### [Work order]
Restate all the data word for word and omit the pictures.

── Provided information

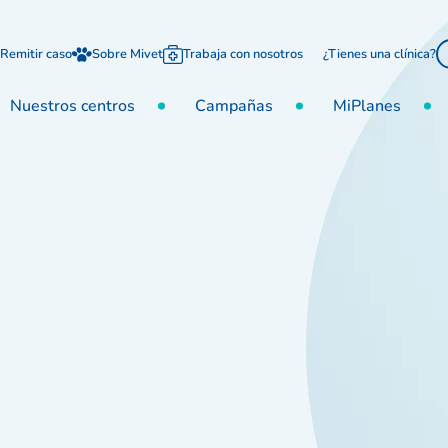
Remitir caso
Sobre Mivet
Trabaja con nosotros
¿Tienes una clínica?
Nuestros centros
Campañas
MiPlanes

────

### [Expected answer]
Remitir caso
Sobre Mivet
Trabaja con nosotros
¿Tienes una clínica?
Nuestros centros
Campañas
MiPlanes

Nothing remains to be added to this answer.